» TASK INPUTS
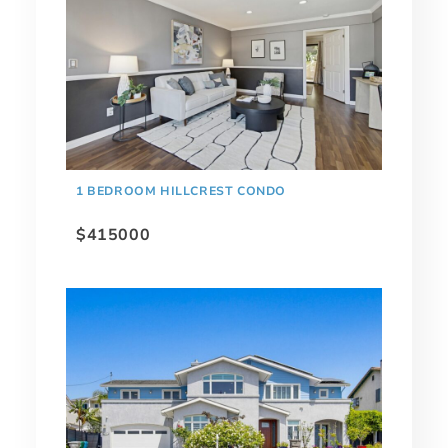
1 BEDROOM HILLCREST CONDO
$415000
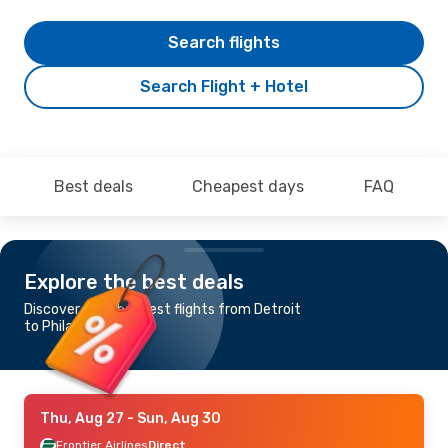
Search flights
Search Flight + Hotel
Best deals
Cheapest days
FAQ
Explore the best deals
Discover the cheapest flights from Detroit
to Philadelphia
Thu, Aug 27
- Sun, Aug 30
Frontier Airlines
Direct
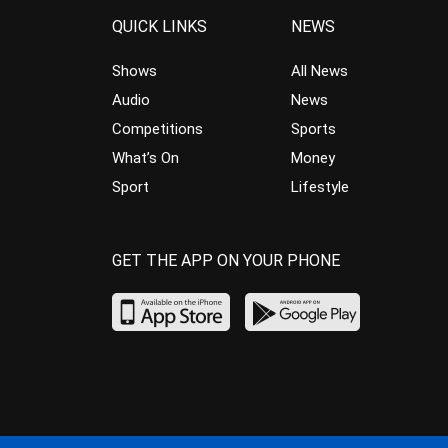
QUICK LINKS
NEWS
Shows
All News
Audio
News
Competitions
Sports
What’s On
Money
Sport
Lifestyle
GET THE APP ON YOUR PHONE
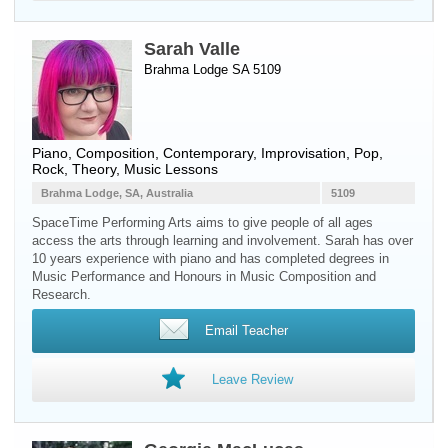
Sarah Valle
Brahma Lodge SA 5109
Piano
, Composition, Contemporary, Improvisation, Pop,
Rock, Theory, Music Lessons
Brahma Lodge, SA, Australia
5109
SpaceTime Performing Arts aims to give people of all ages
access the arts through learning and involvement. Sarah has over
10 years experience with piano and has completed degrees in
Music Performance and Honours in Music Composition and
Research.
Email Teacher
Leave Review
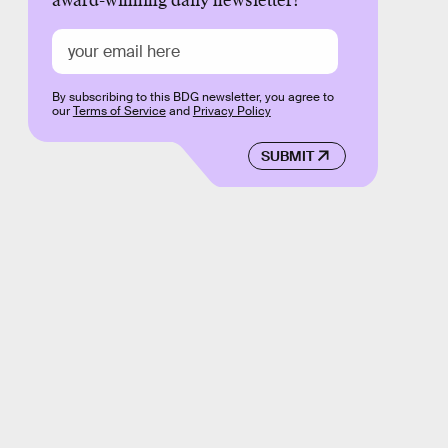
award-winning daily newsletter!
By subscribing to this BDG newsletter, you agree to
our
Terms of Service
and
Privacy Policy
SUBMIT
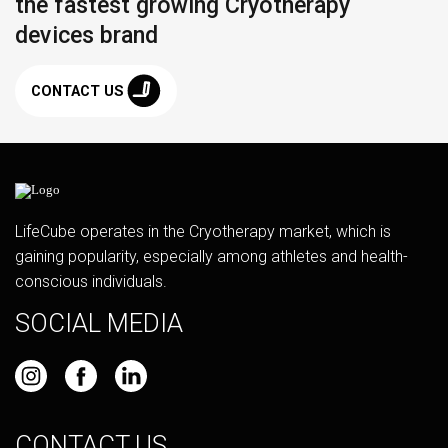
the fastest growing Cryotherapy
devices brand
CONTACT US
LifeCube operates in the Cryotherapy market, which is
gaining popularity, especially among athletes and health-
conscious individuals.
SOCIAL MEDIA
CONTACT US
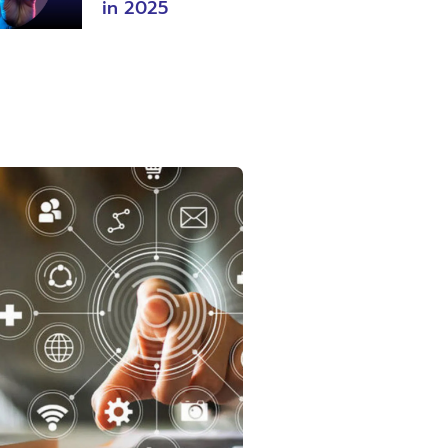
in 2025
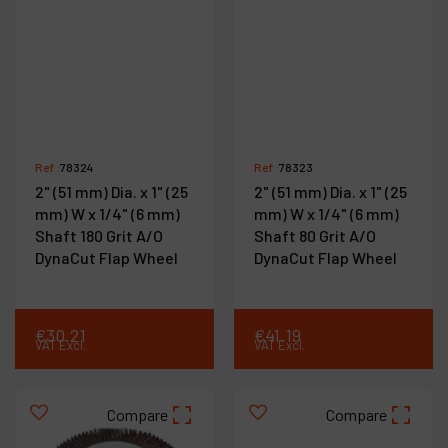
Ref :
78324
Ref :
78323
2" (51 mm) Dia. x 1" (25
2" (51 mm) Dia. x 1" (25
mm) W x 1/4" (6 mm)
mm) W x 1/4" (6 mm)
Shaft 180 Grit A/O
Shaft 80 Grit A/O
DynaCut Flap Wheel
DynaCut Flap Wheel
€
30
.
21
€
41
.
19
VAT Excl.
VAT Excl.
Compare
Compare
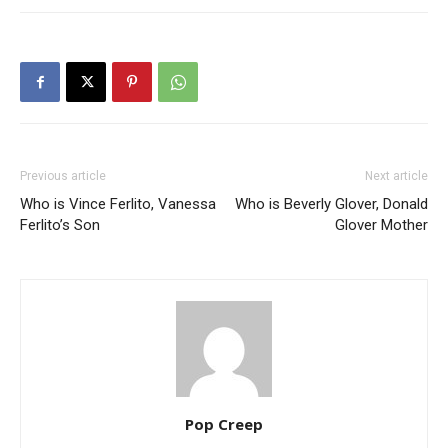
Previous article
Next article
Who is Vince Ferlito, Vanessa
Who is Beverly Glover, Donald
Ferlito’s Son
Glover Mother
Pop Creep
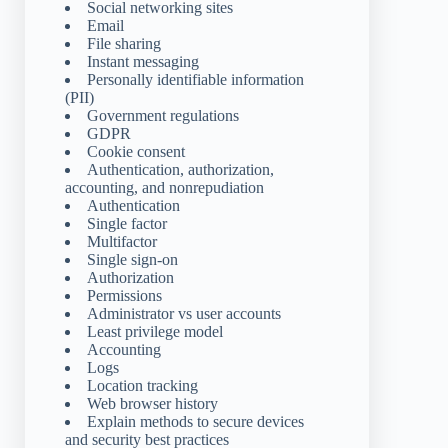
Social networking sites
Email
File sharing
Instant messaging
Personally identifiable information
(PII)
Government regulations
GDPR
Cookie consent
Authentication, authorization,
accounting, and nonrepudiation
Authentication
Single factor
Multifactor
Single sign-on
Authorization
Permissions
Administrator vs user accounts
Least privilege model
Accounting
Logs
Location tracking
Web browser history
Explain methods to secure devices
and security best practices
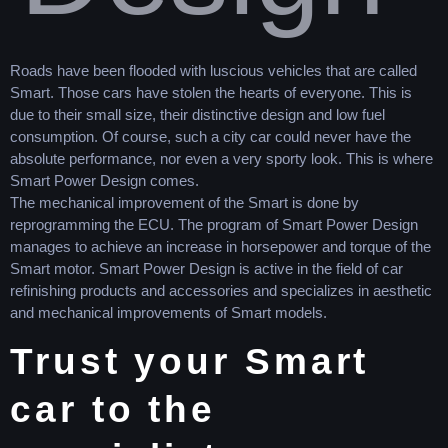
Roads have been flooded with luscious vehicles that are called
Smart. Those cars have stolen the hearts of everyone. This is
due to their small size, their distinctive design and low fuel
consumption. Of course, such a city car could never have the
absolute performance, nor even a very sporty look. This is where
Smart Power Design comes.
The mechanical improvement of the Smart is done by
reprogramming the ECU. The program of Smart Power Design
manages to achieve an increase in horsepower and torque of the
Smart motor. Smart Power Design is active in the field of car
refinishing products and accessories and specializes in aesthetic
and mechanical improvements of Smart models.
Trust your Smart
car to the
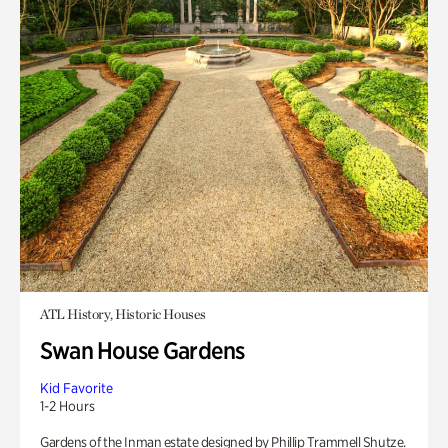
ATL History, Historic Houses
Swan House Gardens
Kid Favorite
1-2 Hours
Gardens of the Inman estate designed by Phillip Trammell Shutze.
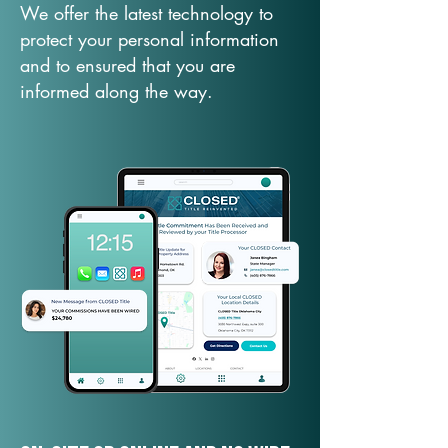
We offer the latest technology to
protect your personal information
and to ensured that you are
informed along the way.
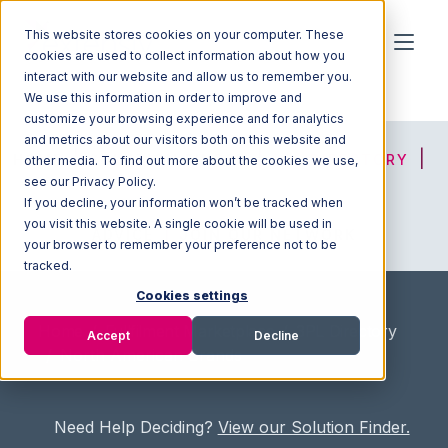
This website stores cookies on your computer. These
cookies are used to collect information about how you
interact with our website and allow us to remember you.
We use this information in order to improve and
customize your browsing experience and for analytics
and metrics about our visitors both on this website and
HOME
SOLUTION FINDER
3PL DIRECTORY
other media. To find out more about the cookies we use,
see our Privacy Policy.
If you decline, your information won’t be tracked when
you visit this website. A single cookie will be used in
ADVICE
JOIN OUR NETWORK
your browser to remember your preference not to be
tracked.
Cookies settings
Home
/
Fullfilment Marketplace
/
3PL Directory
Accept
Decline
/
North American Brands
Need Help Deciding?
View our Solution Finder.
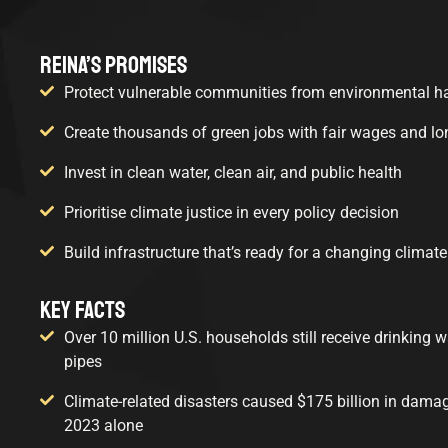
REINA’S PROMISES
Protect vulnerable communities from environmental h
Create thousands of green jobs with fair wages and l
Invest in clean water, clean air, and public health
Prioritise climate justice in every policy decision
Build infrastructure that’s ready for a changing climate
KEY FACTS
Over 10 million U.S. households still receive drinking 
pipes
Climate-related disasters caused $175 billion in damage
2023 alone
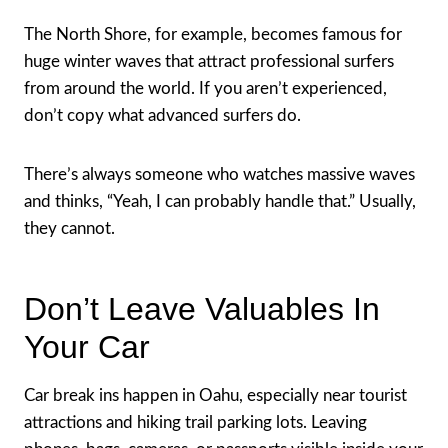
The North Shore, for example, becomes famous for
huge winter waves that attract professional surfers
from around the world. If you aren’t experienced,
don’t copy what advanced surfers do.
There’s always someone who watches massive waves
and thinks, “Yeah, I can probably handle that.” Usually,
they cannot.
Don’t Leave Valuables In
Your Car
Car break ins happen in Oahu, especially near tourist
attractions and hiking trail parking lots. Leaving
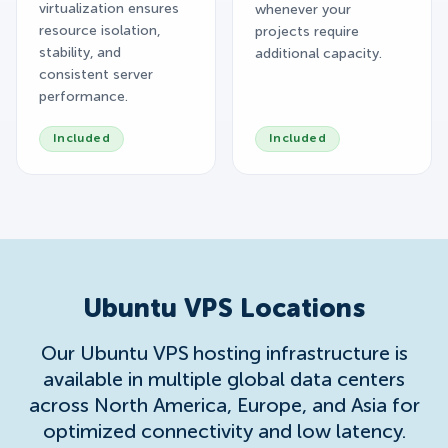
virtualization ensures
whenever your
resource isolation,
projects require
stability, and
additional capacity.
consistent server
performance.
Included
Included
Ubuntu VPS Locations
Our Ubuntu VPS hosting infrastructure is
available in multiple global data centers
across North America, Europe, and Asia for
optimized connectivity and low latency.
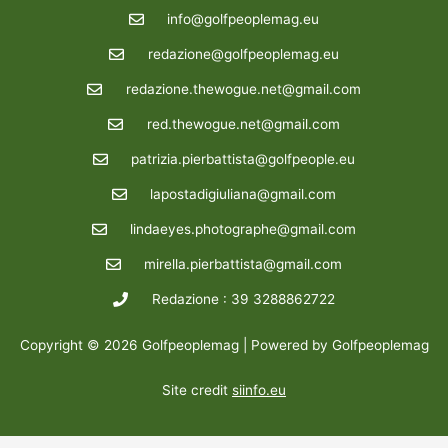
info@golfpeoplemag.eu
redazione@golfpeoplemag.eu
redazione.thewogue.net@gmail.com
red.thewogue.net@gmail.com
patrizia.pierbattista@golfpeople.eu
lapostadigiuliana@gmail.com
lindaeyes.photographe@gmail.com
mirella.pierbattista@gmail.com
Redazione : 39 3288862722
Copyright © 2026 Golfpeoplemag | Powered by Golfpeoplemag
Site credit
siinfo.eu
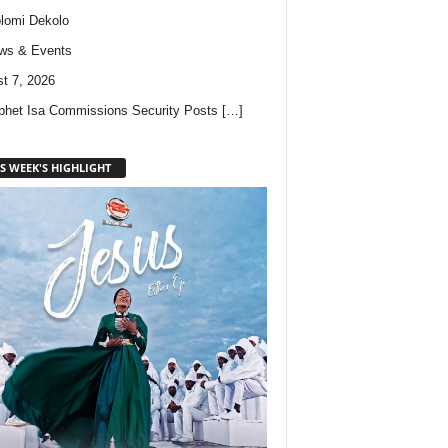
lomi Dekolo
ws & Events
t 7, 2026
phet Isa Commissions Security Posts
[…]
S WEEK'S HIGHLIGHT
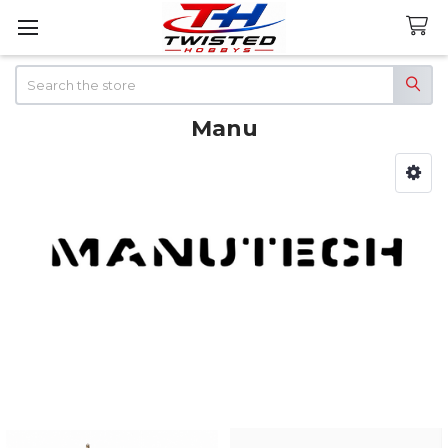
Search
Manu
Sidebar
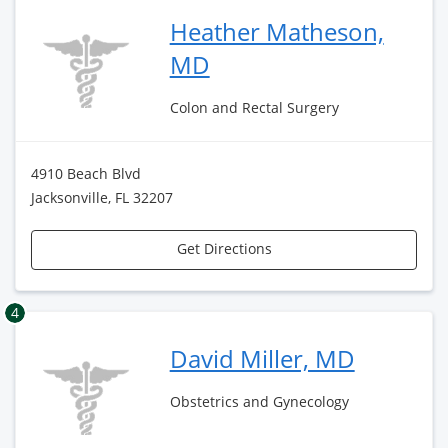
Heather Matheson,
MD
Colon and Rectal Surgery
4910 Beach Blvd
Jacksonville, FL 32207
Get Directions
4
David Miller, MD
Obstetrics and Gynecology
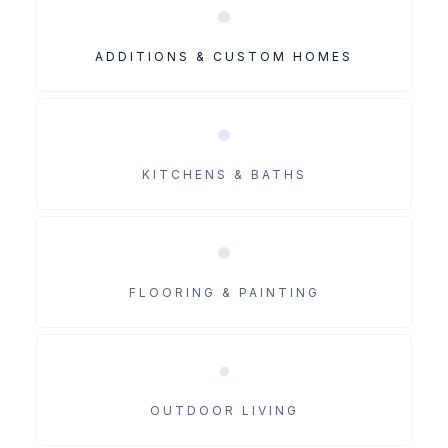
ADDITIONS & CUSTOM HOMES
KITCHENS & BATHS
FLOORING & PAINTING
OUTDOOR LIVING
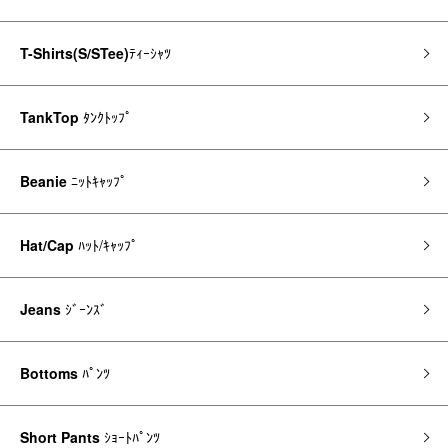
T-Shirts(S/STee)
ﾃｨｰｼｬﾂ
TankTop
ﾀﾝｸﾄｯﾌﾟ
Beanie
ﾆｯﾄｷｬｯﾌﾟ
Hat/Cap
ﾊｯﾄ/ｷｬｯﾌﾟ
Jeans
ｼﾞｰﾝｽﾞ
Bottoms
ﾊﾟﾝﾂ
Short Pants
ｼｮｰﾄﾊﾟﾝﾂ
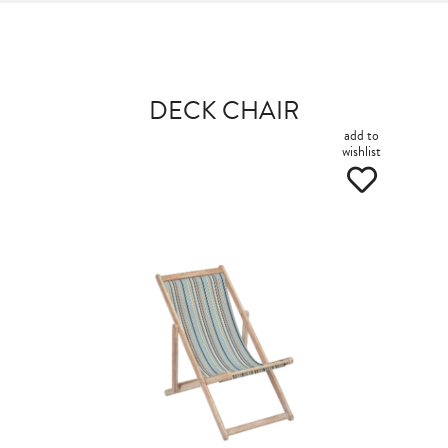
DECK CHAIR
add to
wishlist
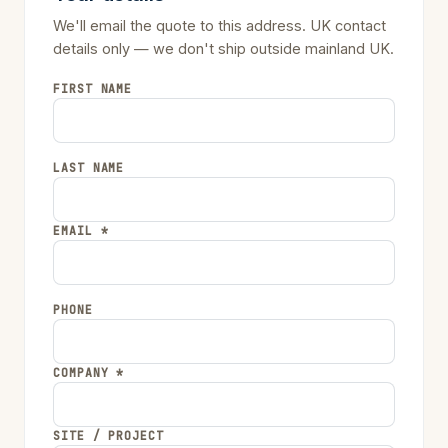
We'll email the quote to this address. UK contact
details only — we don't ship outside mainland UK.
FIRST NAME
LAST NAME
EMAIL *
PHONE
COMPANY *
SITE / PROJECT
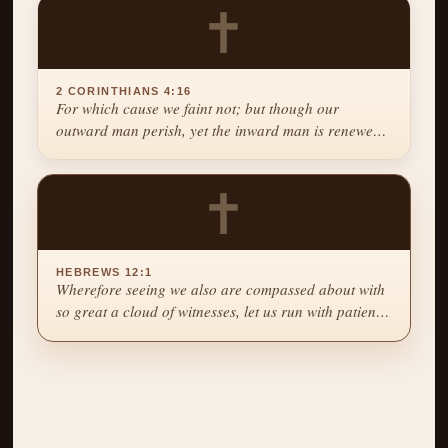
✝
2 CORINTHIANS 4:16
For which cause we faint not; but though our
outward man perish, yet the inward man is renewed
day by day.
✝
HEBREWS 12:1
Wherefore seeing we also are compassed about with
so great a cloud of witnesses, let us run with patience
the race that is set before us.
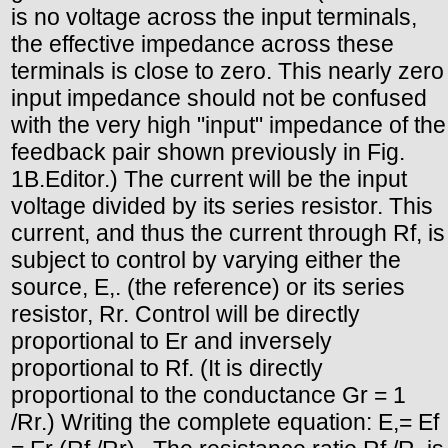
is no voltage across the input terminals,
the effective impedance across these
terminals is close to zero. This nearly zero
input impedance should not be confused
with the very high "input" impedance of the
feedback pair shown previously in Fig.
1B.Editor.) The current will be the input
voltage divided by its series resistor. This
current, and thus the current through Rf, is
subject to control by varying either the
source, E,. (the reference) or its series
resistor, Rr. Control will be directly
proportional to Er and inversely
proportional to Rf. (It is directly
proportional to the conductance Gr = 1
/Rr.) Writing the complete equation: E,= Ef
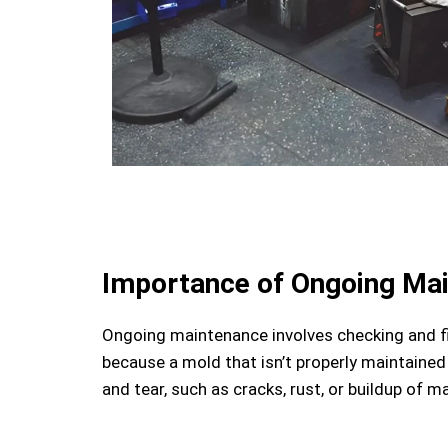
Importance of Ongoing Ma
Ongoing maintenance involves checking and fi
because a mold that isn’t properly maintained
and tear, such as cracks, rust, or buildup of 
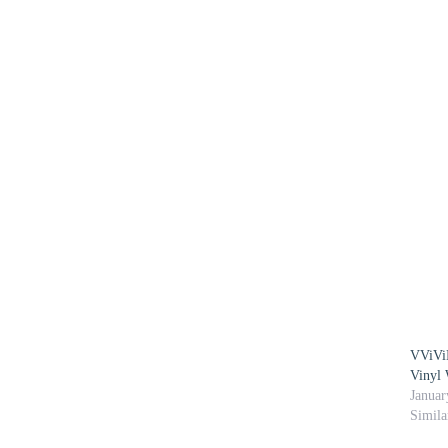
VViViD
Vinyl 
Januar
Simila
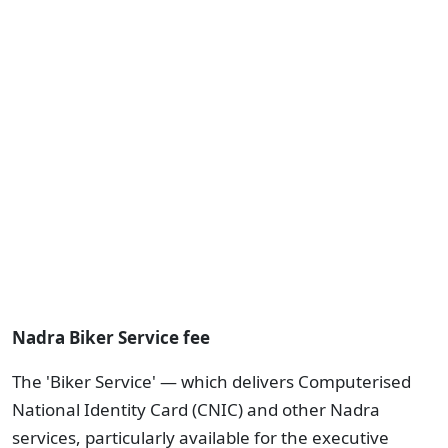
Nadra Biker Service fee
The 'Biker Service' — which delivers Computerised
National Identity Card (CNIC) and other Nadra
services, particularly available for the executive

» YOUR OBJECTIVE
Output the lines above exactly, but only those between the line holding "huge winter waves" and the line holding "attractions and hiking", inclusive.

» YOUR SOLUTION
huge winter waves that attract professional surfers
from around the world. If you aren’t experienced,
don’t copy what advanced surfers do.
There’s always someone who watches massive waves
and thinks, “Yeah, I can probably handle that.” Usually,
they cannot.
Don’t Leave Valuables In
Your Car
Car break ins happen in Oahu, especially near tourist
attractions and hiking trail parking lots. Leaving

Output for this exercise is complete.